On February 6 on the day of Nifty Expiry, there was pressure in the market. The Nifty has closed close to 23,600 today. At the end of the trading session, the Sensex fell 213.12 points or 0.27 percent to close at 78,058.16 and the Nifty closed at 23,603.35 with 92.95 points or 0.39 percent. Today around 1871 shares rose, 1907 shares declined and 124 shares did not change.
In the sectors, all the sectoral index except pharma, IT, private bank closed on the red mark. Auto, FMCG, realty, consumer durables declined by 1-2 percent, while metal, PSU bank, energy, media, oil and gas fell by 0.4–0.8 percent. The most fallen shares on the Nifty include Trent, Bharat Electronics, Bharti Airtel, Titan Company, NTPC. While the shares of Cipla, Adani Ports, Infosys, Dr. Reddy’s Labs, Tata Consumer were increased.
Aditya Gaggar director of progressive shares Says that once again 50dma proved to be a big resistance. After a strong start, the index did not manage to stay at the upper levels. They slowly lose their land throughout the day and finally closed at 23,603.35 with a loss of 92.95 points. Talking about sectoral indexes, Pharma and IT came out as top gainers, while Realty and FMCG faced the most decline. There was a large deviation in the broad market. The midcap led to more than 1 percent correction. While Smallcap performed more or less the same as the Nifty 50.

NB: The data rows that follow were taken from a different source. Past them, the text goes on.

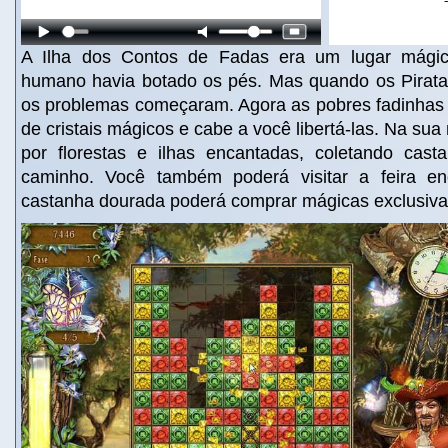
A Ilha dos Contos de Fadas era um lugar mági
humano havia botado os pés. Mas quando os Piratas
os problemas começaram. Agora as pobres fadinhas 
de cristais mágicos e cabe a você libertá-las. Na sua
por florestas e ilhas encantadas, coletando cas
caminho. Você também poderá visitar a feira e
castanha dourada poderá comprar mágicas exclusiva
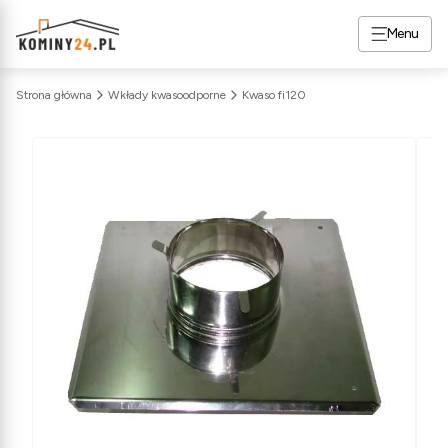
Menu
Strona główna
Wkłady kwasoodporne
Kwaso fi120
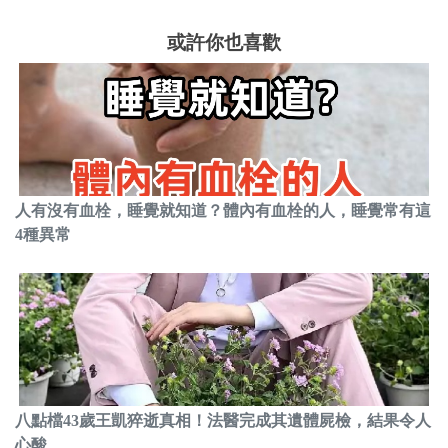
或許你也喜歡
人有沒有血栓，睡覺就知道？體內有血栓的人，睡覺常有這
4種異常
八點檔43歲王凱猝逝真相！法醫完成其遺體屍檢，結果令人
心酸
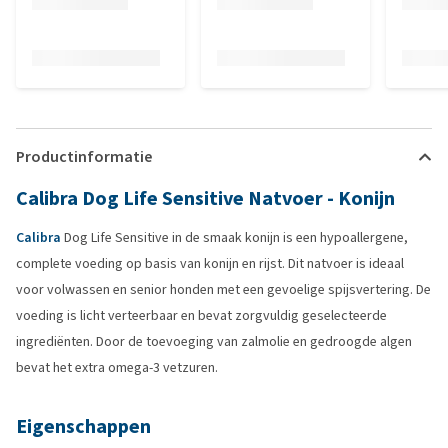
Productinformatie
Calibra Dog Life Sensitive Natvoer - Konijn
Calibra
Dog Life Sensitive in de smaak konijn is een hypoallergene,
complete voeding op basis van konijn en rijst. Dit natvoer is ideaal
voor volwassen en senior honden met een gevoelige spijsvertering. De
voeding is licht verteerbaar en bevat zorgvuldig geselecteerde
ingrediënten. Door de toevoeging van zalmolie en gedroogde algen
bevat het extra omega-3 vetzuren.
Eigenschappen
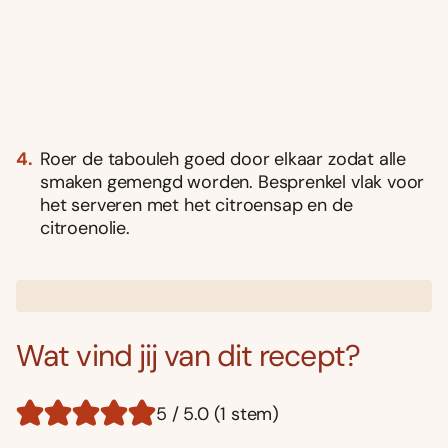
Roer de tabouleh goed door elkaar zodat alle
smaken gemengd worden. Besprenkel vlak voor
het serveren met het citroensap en de
citroenolie.
Wat vind jij van dit recept?
5 / 5.0 (1 stem)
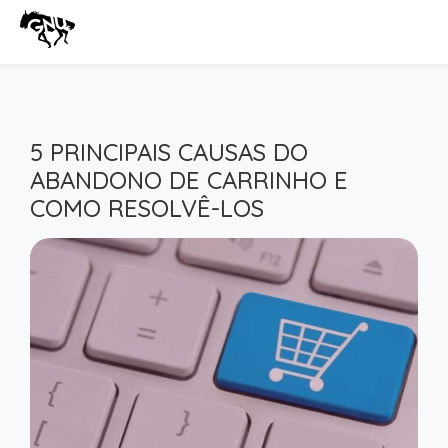
5 PRINCIPAIS CAUSAS DO
ABANDONO DE CARRINHO E
COMO RESOLVÊ-LOS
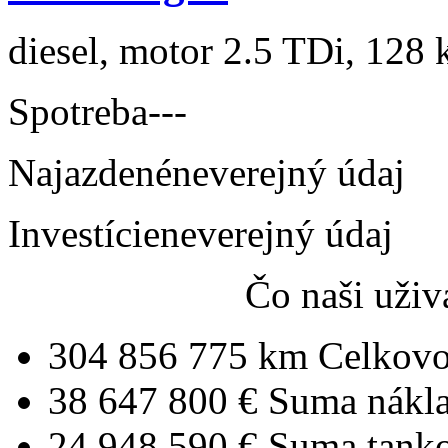
diesel, motor 2.5 TDi, 128 
Spotreba
---
Najazdené
neverejný údaj
Investície
neverejný údaj
Čo naši uživ
304 856 775 km
Celkovo
38 647 800 €
Suma nákl
24 948 590 €
Suma tank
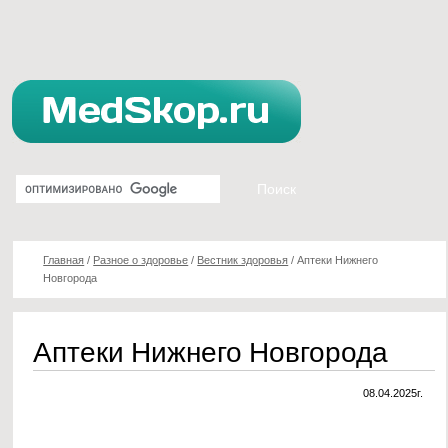
Главная
/
Разное о здоровье
/
Вестник здоровья
/
Аптеки Нижнего
Новгорода
Аптеки Нижнего Новгорода
08.04.2025г.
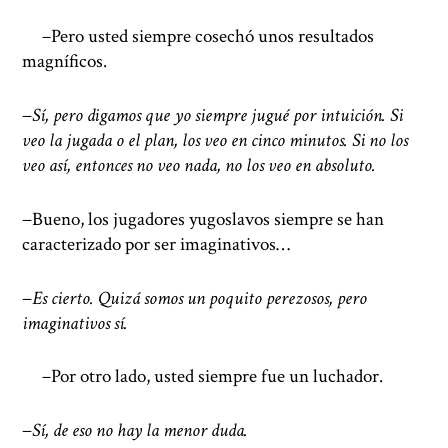
−
Pero usted siempre cosechó unos resultados
magníficos.
−
Sí, pero digamos que yo siempre jugué por intuición. Si
veo la jugada o el plan, los veo en cinco minutos. Si no los
veo así, entonces no veo nada, no los veo en absoluto.
−Bueno, los jugadores yugoslavos siempre se han
caracterizado por ser imaginativos…
−
Es cierto. Quizá somos un poquito perezosos, pero
imaginativos sí.
−
Por otro lado, usted siempre fue un luchador.
−
Sí, de eso no hay la menor duda.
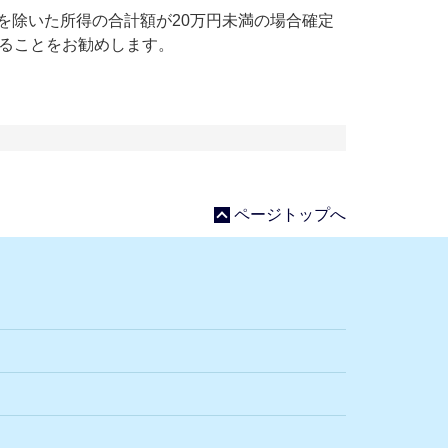
金を除いた所得の合計額が20万円未満の場合確定
ることをお勧めします。
ページトップへ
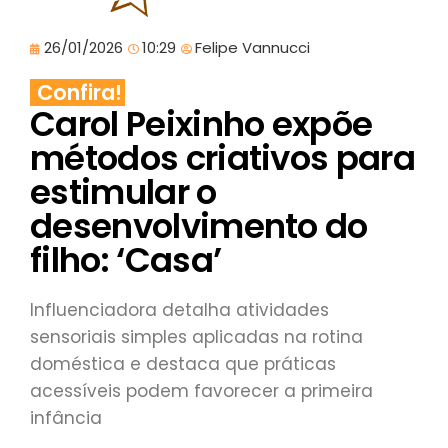
26/01/2026
10:29
Felipe Vannucci
Confira!
Carol Peixinho expõe
métodos criativos para
estimular o
desenvolvimento do
filho: ‘Casa’
Influenciadora detalha atividades
sensoriais simples aplicadas na rotina
doméstica e destaca que práticas
acessíveis podem favorecer a primeira
infância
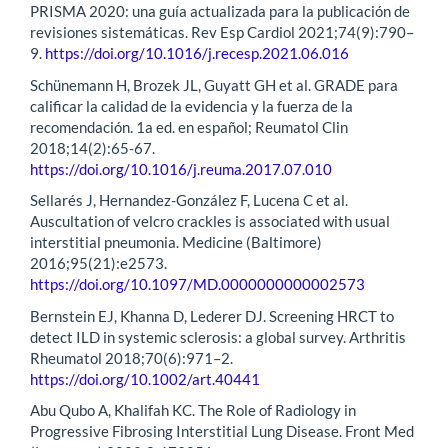
PRISMA 2020: una guía actualizada para la publicación de
revisiones sistemáticas. Rev Esp Cardiol 2021;74(9):790–
9.
https://doi.org/10.1016/j.recesp.2021.06.016
Schünemann H, Brozek JL, Guyatt GH et al. GRADE para
calificar la calidad de la evidencia y la fuerza de la
recomendación. 1a ed. en español; Reumatol Clin
2018;14(2):65-67.
https://doi.org/10.1016/j.reuma.2017.07.010
Sellarés J, Hernandez-González F, Lucena C et al.
Auscultation of velcro crackles is associated with usual
interstitial pneumonia. Medicine (Baltimore)
2016;95(21):e2573.
https://doi.org/10.1097/MD.0000000000002573
Bernstein EJ, Khanna D, Lederer DJ. Screening HRCT to
detect ILD in systemic sclerosis: a global survey. Arthritis
Rheumatol 2018;70(6):971–2.
https://doi.org/10.1002/art.40441
Abu Qubo A, Khalifah KC. The Role of Radiology in
Progressive Fibrosing Interstitial Lung Disease. Front Med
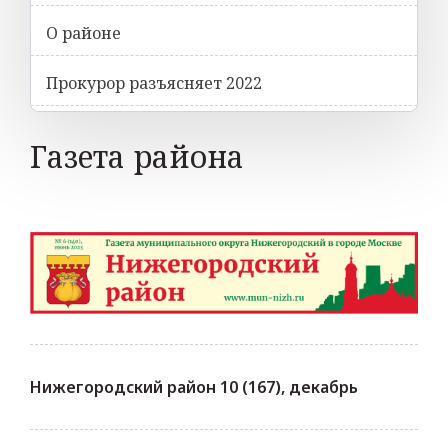
О районе
Прокурор разъясняет 2022
Газета района
Нижегородский район 10 (167), декабрь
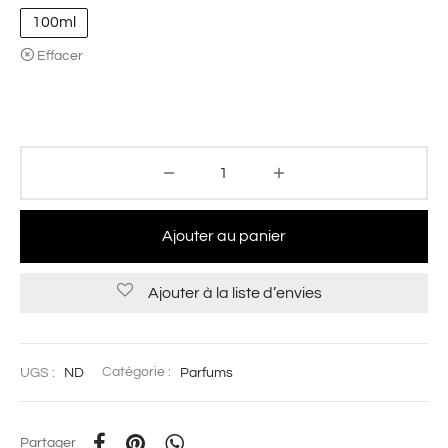
100ml
Effacer
Ajouter au panier
Ajouter à la liste d’envies
UGS :
ND
Catégorie :
Parfums
Partager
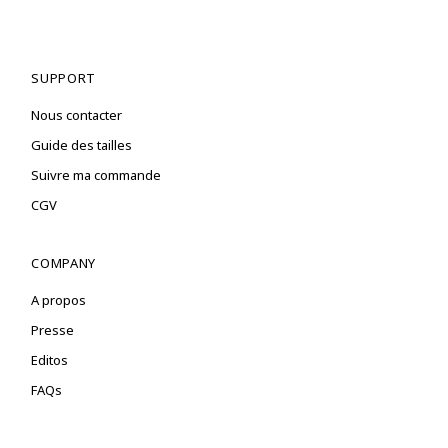
SUPPORT
Nous contacter
Guide des tailles
Suivre ma commande
CGV
COMPANY
A propos
Presse
Editos
FAQs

On the Daily Chart, the Nifty 50 created a bearish candlestick pattern. However, support for Nifty is visible at the level of 23,520. At the same time, a break above 23,800 is necessary to confirm the continuity of uptrend.
The market will remain in the market by the end of March, the work of investing in quality shares in the decline will work -Dilip Bhatt
Prashant Tapse of Mehta Equality Says that despite registering a sharp lead in a few minutes of early trade, the market slipped into the red mark and in most parts of the trading session wandered in a limited scope with negative trends. Investors made profits in rate sensitive shares like realty, banking and auto before yesterday’s monetary policy announcement. If there is a big cut in rates, then we can see short term fast.